Kur'an-ı Kerim ve Türkçe Meali Sayfa 385
89. Kim iyi (bir haalet) le gelirse ona bu sayede bir hayır vardır. Onlar o gün (azâb) korku (sun) dan emniyyet içindedirler.
90. Kim de fena (bir amel) ile gelirse yüzleri ateşde sürtülür. Yâ siz, yapdıklarının başka (türlü) siyle mi mukaabele edileceksiniz?
91. (De ki:) «Ben ancak bu şehrin Rabbine — ki O, bunu hürmetli kılmışdır — ibâdet etmemle emr olundum. Her şey Onundur. Ben müslümanlardan olmamla emr olundum».
92. «Ve Kur'an okumamla (emr olundum). Kim doğru yolu bulursa o yolu kendi fâidesine bulmuş olur. Kim de saparsa (ona) de ki: «Ben sâdece fena hareketlerin korkunç aakıbetini haber verenlerdenim».
93. Ve: «Allaha hamd olsun de. O, size âyetlerini gösterecek de siz de bunları tanıyacaksınız. Rabbin ne yapacağınızdan gaafil değildir.
1. Taa, sîn, mîm.
2. Bunlar (hakıykatları) apaçık bildiren kitabın âyetleridir.
3. Muusâ ile Fir'avn haberinden bir kısmını, îman edecek bir zümre (nin fâidelenmesi) için, hak olarak sana okuyacağız.

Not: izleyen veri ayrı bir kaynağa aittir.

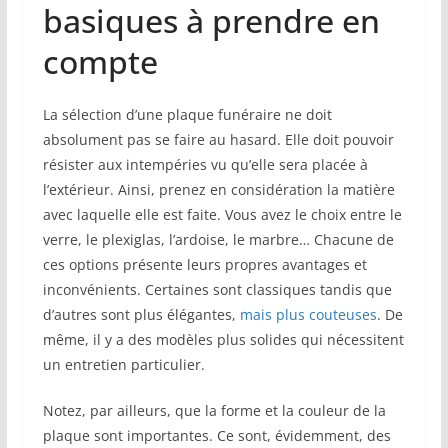
basiques à prendre en
compte
La sélection d’une plaque funéraire ne doit
absolument pas se faire au hasard. Elle doit pouvoir
résister aux intempéries vu qu’elle sera placée à
l’extérieur. Ainsi, prenez en considération la matière
avec laquelle elle est faite. Vous avez le choix entre le
verre, le plexiglas, l’ardoise, le marbre… Chacune de
ces options présente leurs propres avantages et
inconvénients. Certaines sont classiques tandis que
d’autres sont plus élégantes,
mais plus couteuses
. De
même, il y a des modèles plus solides qui nécessitent
un entretien particulier.
Notez, par ailleurs, que la forme et la couleur de la
plaque sont importantes. Ce sont, évidemment, des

4. Hakıykat, Fir'avn o yerde teğalübe kalkdı, ora ehâlîsini fırkalar haaline getirdi. Onlardan bir zümreyi za'fa uğratıyor, bunların oğullarını boğazlıyor, (yalınız) kızlarını diri bırakıyordu. Çünkü o fesadcılardandı.
5. Biz ise diliyoruz ki o yerde za'fa uğratılanlara lütfedelim, onları (hayırda) muktedâbihler yapalım, onları (Fir'avn mülkünün) vârisler (i) kılalım.